Thankful for diversity

Across Canada this coming weekend, we will come together to celebrate our good fortunes that have united us as a nation.
We very much are a nation of immigrants—welcoming newcomers from across the world who have left their native countries in search of better opportunities here in Canada.
I can’t imagine what it must be like to leave your home, where support by family is readily available, to journey to a foreign country.
I look to my own history knowing my grandparents came to Canada from Scotland with the plan to farm in Saskatchewan. The Cumming family homesteaded near Perdue, just west of Saskatoon.
My grandfather later left the homestead and began a career as a pressman, eventually finding his way to Yorkton and then here to Fort Frances.
On my mother’s side of the family, the Kleven came to Canada from Norway.
Each family brought traditions of food and faith to Canada. We have adopted those different food types and they have become familiar to us, enriching our lives and adding more and different foods to our tables.
We began as both a Catholic and Protestant nation. But immigrants from Europe, India, Pakistan, and the Far East introduced Judaism, Hinduism, Buddhism, and Islam. Those religions also have created a great understanding of acceptance of differences between Canadians.
More recently, we have begun to recognize the religious cultural contributions by First Nation peoples in Canada. Bannock reflects the exchange of culture between Scottish fur traders and First Nation people who were brought new food sources.
Former prime minister Joe Clark reflected that when we look at our table, we discover a smorgasbord of food choices that have been adopted from around the world.
Peoples of the world always have relied on the foods that were grown or harvested nearby. As people immigrated, they introduced those foods native to their families and former countries to their new countries.
Each migration has brought new foods. Across the western prairies of Canada, we can see the influence of Ukrainian, German, and Polish cuisines. Around Waterloo and southern Manitoba, the influence of Mennonite cultures and foods are popular.

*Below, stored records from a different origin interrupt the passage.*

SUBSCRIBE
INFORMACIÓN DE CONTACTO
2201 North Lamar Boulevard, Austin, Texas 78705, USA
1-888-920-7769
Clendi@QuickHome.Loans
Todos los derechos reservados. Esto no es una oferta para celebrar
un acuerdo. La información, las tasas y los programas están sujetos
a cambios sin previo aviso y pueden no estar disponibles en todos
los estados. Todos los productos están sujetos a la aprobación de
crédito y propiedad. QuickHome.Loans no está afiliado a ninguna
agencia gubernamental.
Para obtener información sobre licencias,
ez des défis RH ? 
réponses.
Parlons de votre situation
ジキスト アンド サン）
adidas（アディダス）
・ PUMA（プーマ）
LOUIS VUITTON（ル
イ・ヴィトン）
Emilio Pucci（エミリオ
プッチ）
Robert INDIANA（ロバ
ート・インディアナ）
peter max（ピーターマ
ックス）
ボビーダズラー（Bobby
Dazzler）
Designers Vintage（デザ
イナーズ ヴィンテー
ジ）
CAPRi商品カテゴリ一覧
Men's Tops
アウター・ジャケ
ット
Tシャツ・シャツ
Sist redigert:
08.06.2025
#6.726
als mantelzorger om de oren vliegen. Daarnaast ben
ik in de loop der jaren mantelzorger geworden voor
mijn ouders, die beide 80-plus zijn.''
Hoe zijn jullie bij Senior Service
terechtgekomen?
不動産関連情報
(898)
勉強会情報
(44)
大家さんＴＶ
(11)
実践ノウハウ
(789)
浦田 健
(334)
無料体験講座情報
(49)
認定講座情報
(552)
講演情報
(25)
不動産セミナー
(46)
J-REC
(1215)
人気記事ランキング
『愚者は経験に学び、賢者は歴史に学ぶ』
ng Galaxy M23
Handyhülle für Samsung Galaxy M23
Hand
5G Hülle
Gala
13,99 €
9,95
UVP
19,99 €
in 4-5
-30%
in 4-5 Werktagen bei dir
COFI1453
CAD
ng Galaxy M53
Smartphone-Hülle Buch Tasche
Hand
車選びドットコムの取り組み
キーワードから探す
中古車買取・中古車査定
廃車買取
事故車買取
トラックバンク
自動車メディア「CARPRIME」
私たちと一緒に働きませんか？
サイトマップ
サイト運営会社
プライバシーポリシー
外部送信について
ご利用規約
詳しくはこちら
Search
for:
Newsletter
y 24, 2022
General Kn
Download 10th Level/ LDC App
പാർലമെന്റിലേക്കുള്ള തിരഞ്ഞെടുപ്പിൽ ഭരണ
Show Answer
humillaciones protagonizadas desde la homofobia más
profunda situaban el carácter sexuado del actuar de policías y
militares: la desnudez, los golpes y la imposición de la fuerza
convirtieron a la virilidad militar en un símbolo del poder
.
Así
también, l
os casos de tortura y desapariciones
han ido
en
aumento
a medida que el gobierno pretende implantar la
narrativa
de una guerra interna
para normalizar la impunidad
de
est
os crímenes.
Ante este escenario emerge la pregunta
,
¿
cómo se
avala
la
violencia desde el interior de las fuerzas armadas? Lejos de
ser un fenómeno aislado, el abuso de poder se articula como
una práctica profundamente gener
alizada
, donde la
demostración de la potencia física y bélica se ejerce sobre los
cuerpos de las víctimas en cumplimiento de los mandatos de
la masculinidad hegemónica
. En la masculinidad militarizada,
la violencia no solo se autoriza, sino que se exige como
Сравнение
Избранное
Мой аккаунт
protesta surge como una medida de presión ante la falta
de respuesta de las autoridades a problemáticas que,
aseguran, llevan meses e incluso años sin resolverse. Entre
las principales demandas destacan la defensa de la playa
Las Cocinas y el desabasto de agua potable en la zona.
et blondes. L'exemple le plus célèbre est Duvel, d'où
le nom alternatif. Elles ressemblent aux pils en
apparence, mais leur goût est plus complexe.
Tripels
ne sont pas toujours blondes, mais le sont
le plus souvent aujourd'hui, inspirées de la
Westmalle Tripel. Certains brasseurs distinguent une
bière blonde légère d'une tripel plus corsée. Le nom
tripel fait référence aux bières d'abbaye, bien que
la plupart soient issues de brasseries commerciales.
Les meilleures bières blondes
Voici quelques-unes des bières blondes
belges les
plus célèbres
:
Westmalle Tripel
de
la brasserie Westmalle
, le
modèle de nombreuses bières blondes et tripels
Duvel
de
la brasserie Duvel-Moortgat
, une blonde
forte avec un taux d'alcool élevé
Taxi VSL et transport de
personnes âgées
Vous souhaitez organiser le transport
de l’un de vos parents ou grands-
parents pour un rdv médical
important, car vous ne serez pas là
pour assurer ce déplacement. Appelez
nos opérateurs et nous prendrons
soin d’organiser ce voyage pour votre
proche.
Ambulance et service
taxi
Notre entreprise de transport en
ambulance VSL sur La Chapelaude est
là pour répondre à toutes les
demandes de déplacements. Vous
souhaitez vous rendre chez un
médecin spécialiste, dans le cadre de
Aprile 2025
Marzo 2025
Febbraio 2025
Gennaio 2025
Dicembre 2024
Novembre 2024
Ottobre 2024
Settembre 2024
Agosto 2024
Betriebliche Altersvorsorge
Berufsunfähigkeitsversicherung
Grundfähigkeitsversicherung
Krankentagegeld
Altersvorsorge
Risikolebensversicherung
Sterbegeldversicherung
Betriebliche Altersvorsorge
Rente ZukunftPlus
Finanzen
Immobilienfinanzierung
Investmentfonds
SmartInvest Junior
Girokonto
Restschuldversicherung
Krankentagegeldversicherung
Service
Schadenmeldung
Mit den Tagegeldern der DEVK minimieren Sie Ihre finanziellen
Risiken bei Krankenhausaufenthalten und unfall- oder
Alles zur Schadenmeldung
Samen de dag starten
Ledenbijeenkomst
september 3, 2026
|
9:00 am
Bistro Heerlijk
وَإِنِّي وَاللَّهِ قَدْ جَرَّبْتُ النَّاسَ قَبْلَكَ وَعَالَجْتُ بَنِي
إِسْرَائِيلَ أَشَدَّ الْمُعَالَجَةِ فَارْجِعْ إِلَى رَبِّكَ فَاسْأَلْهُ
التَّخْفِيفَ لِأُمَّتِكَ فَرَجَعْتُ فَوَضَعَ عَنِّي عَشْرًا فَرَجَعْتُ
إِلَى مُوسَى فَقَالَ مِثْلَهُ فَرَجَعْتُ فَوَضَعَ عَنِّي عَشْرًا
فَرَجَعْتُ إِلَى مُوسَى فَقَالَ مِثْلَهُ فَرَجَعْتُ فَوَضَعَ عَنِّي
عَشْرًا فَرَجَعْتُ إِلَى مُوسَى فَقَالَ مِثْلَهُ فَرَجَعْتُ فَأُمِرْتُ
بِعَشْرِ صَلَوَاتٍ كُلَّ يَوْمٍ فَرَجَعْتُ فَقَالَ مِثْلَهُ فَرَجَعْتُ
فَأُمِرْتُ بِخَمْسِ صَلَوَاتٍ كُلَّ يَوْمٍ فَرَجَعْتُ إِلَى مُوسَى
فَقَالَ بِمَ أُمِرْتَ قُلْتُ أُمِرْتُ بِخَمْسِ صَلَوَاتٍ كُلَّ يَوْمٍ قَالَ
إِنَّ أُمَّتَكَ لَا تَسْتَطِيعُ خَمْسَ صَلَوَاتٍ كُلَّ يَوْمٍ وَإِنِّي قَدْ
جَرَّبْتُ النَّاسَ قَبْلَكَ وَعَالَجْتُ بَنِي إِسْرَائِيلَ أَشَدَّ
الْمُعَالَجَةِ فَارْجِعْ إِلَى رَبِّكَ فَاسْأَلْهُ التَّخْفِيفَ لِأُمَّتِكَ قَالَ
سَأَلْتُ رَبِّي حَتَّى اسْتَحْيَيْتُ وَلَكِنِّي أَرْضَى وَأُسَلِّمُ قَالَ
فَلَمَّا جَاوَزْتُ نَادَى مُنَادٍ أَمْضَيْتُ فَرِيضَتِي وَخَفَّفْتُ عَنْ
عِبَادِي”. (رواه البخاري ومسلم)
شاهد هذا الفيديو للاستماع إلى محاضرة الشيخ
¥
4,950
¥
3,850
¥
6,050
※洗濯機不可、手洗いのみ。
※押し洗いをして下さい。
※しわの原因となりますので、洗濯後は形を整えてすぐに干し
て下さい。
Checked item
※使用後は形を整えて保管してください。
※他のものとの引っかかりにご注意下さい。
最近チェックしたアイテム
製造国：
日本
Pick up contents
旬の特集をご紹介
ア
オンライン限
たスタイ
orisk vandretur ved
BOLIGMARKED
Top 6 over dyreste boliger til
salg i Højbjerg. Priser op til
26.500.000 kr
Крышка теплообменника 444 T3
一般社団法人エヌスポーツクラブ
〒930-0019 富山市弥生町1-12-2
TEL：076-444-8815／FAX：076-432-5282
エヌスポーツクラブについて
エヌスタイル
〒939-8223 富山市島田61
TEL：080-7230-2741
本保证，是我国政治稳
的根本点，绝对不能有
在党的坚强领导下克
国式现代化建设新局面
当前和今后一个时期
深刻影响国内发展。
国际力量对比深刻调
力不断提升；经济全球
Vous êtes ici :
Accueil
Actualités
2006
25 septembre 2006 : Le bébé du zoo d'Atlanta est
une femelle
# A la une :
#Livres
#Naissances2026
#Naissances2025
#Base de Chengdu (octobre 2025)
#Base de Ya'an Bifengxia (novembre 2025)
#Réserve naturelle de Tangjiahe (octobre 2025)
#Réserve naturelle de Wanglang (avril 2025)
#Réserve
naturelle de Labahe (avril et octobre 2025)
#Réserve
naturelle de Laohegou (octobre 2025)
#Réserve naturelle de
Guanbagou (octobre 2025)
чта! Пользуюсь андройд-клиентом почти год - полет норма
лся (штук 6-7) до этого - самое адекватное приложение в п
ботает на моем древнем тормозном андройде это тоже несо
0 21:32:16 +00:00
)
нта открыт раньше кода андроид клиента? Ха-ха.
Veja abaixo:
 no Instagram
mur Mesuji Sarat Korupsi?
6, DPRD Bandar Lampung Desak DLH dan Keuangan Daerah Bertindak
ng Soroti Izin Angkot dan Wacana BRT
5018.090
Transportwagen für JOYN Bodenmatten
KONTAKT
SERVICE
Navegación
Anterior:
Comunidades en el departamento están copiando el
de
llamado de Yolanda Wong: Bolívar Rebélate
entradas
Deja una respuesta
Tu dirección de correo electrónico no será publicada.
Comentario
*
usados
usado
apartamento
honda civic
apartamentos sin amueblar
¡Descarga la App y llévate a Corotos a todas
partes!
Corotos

In the mid- to late 1970s, the immigration of 50,000 Vietnamese brought new tastes to Canada that were experienced first-hand when restaurants here were owned and operated by those new immigrants.
Given the current crisis in Syria, and the hundreds of thousands of Syrian refugees fleeing to Turkey and Europe, Canada eventually will gather in those peoples and experience their types of foods, adding to the smorgasbord of flavors found on our dinner tables.
Our good fortune and richness of our Canadian life is not owed to one ethnic or cultural segment of the population, but to the multitude of peoples who have come from every corner of the world to make a home in Canada.
We should celebrate this Thanksgiving our diversity of cultures, languages, and religions that are found in our great land.